Today, many meningococcal isolates are resistant to sulfonamide and hence this drug is no longer used for prophylactic treatment. Instead, mainly ciprofloxacin and rifampicin are used [3].
In addition to antibiotic treatment, aggressive management of raised intracranial pressure reduces mortality. Management of shock through the use of volume expansion, intensive care monitoring, inotropic support and correction of haemostatic metabolic abnormalities can also reduce the fatality rates of meningococcal septicemia from over 30% to less than 5% [3, 11]. Another way to prevent mortality and morbidity following meningococcal disease in a longer perspective is by vaccination.

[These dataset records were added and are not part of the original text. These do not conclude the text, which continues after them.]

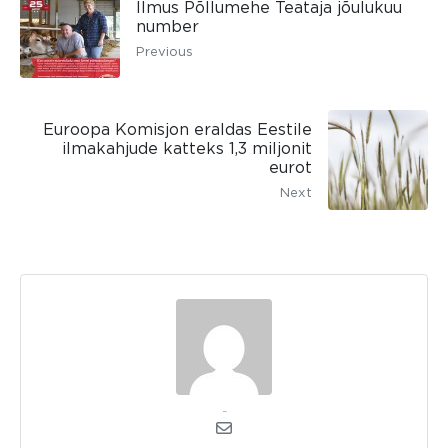
Ilmus Põllumehe Teataja jõulukuu
number
Previous
Euroopa Komisjon eraldas Eestile
ilmakahjude katteks 1,3 miljonit
eurot
Next
kerli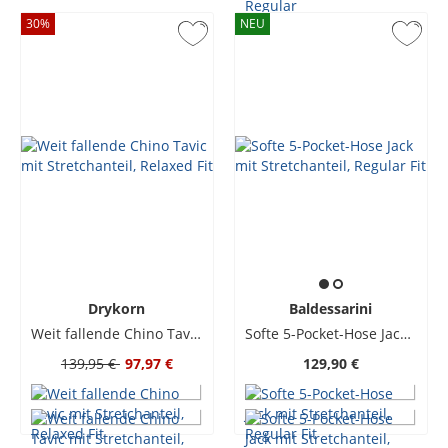
30
%
NEU
Drykorn
Baldessarini
Weit fallende Chino Tavic mit Stretchanteil, Relaxed Fit
Softe 5-Pocket-Hose Jack mit Stretchanteil, Regular Fit
139,95 €
97,97 €
129,90 €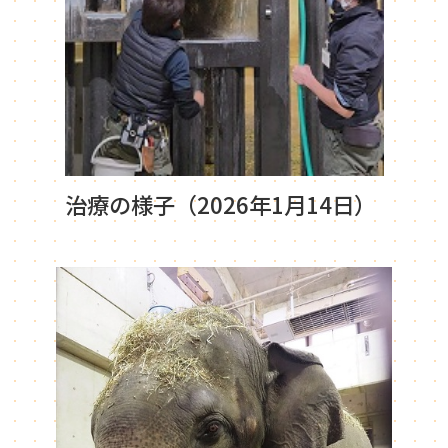
治療の様子（2026年1月14日）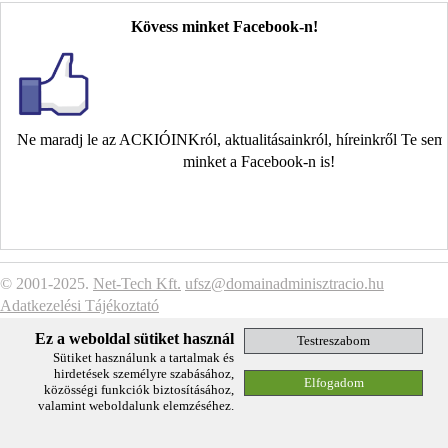
Kövess minket Facebook-n!
Ne maradj le az ACKIÓINKról, aktualitásainkról, híreinkről Te se
minket a Facebook-n is!
© 2001-2025.
Net-Tech Kft.
ufsz@domainadminisztracio.hu
Adatkezelési Tájékoztató
Ez a weboldal sütiket használ
Sütiket használunk a tartalmak és
hirdetések személyre szabásához,
közösségi funkciók biztosításához,
valamint weboldalunk elemzéséhez.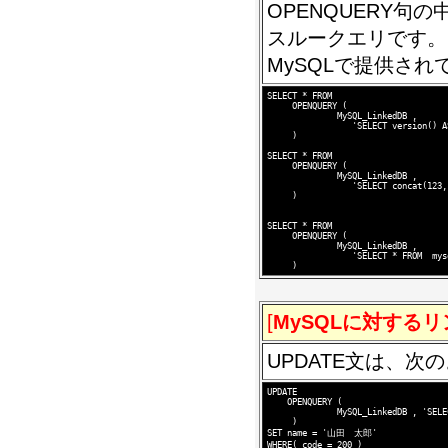
OPENQUERY句
スルークエリです。
MySQLで提供さ
SELECT * FROM 

     OPENQUERY (

              MySQL_LinkedDB ,  

                 'SELECT version() A
     )

SELECT * FROM 

     OPENQUERY (

              MySQL_LinkedDB ,  

                 'SELECT concat(123,
     )

SELECT * FROM 

     OPENQUERY (

              MySQL_LinkedDB ,  

                 'SELECT * FROM  mys
[
MySQLに対する
UPDATE文は、次
UPDATE 

    OPENQUERY (

              MySQL_LinkedDB , 'SELE
     )

SET name = '山田　太郎'
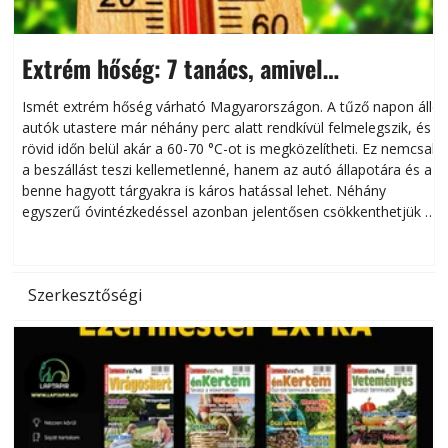
Extrém hőség: 7 tanács, amivel
megóvhatjuk autónkat a nyári károktól
Ismét extrém hőség várható Magyarországon. A tűző napon álló
autók utastere már néhány perc alatt rendkívül felmelegszik, és
rövid időn belül akár a 60-70 °C-ot is megközelítheti. Ez nemcsak
n
a beszállást teszi kellemetlenné, hanem az autó állapotára és a
benne hagyott tárgyakra is káros hatással lehet. Néhány
egyszerű óvintézkedéssel azonban jelentősen csökkenthetjük a
hőség káros hatásait.
l
Szerkesztőségi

Today, there are protective vaccines available against serogroup A, C, W-135 and Y, as well as against certain specific types of 27 serogroup B meningococci. The protective effect of vaccination is good and immunity is presumed to last up to three years with polysaccharide vaccine and longer with the new conjugate vaccine. However, there is still no broad vaccine available that covers all serogroup B strains [48]. Until 2010, the primary strategy for managing meningitis outbreaks was reactive vaccination with the bivalent (A, C) or trivalent (A, C, W135) polysaccharide vaccines. [18] Introduction of the meningococcal A conjugate vaccine (MACV) in the African meningitis belt began in 2010; by the end of 2012, more that 100 million people in 10 countries had been vaccinated. This campaign, which is planned to cover >300 million persons aged 1–29 years in 26 countries by the end of 2016, is expected to have a significant impact on the epidemiology and burden of meningitis in this region [28].
Anticapsular antibodies play a major part in the protection against meningococcal disease, and the capsule forms the basis for both the licensed polysaccharide vaccines and the new conjugate-polysaccharide meningococcal vaccines [56]. However, meningococcal vaccines remain underutilized globally, particularly in resource-limited countries outside the African meningitis belt [57].

5. Conclusions

Neisseria meningitidis is one of the leading causes of bacterial meningitis globally and can also cause sepsis, pneumonia, and other manifestations and if untreated, may be fatal with case fatality rates reaching 5- 10%. Vaccines are available for the majority of serogroups that cause disease and have proven effective in reducing the disease incidence in countries that have applied them at the population level.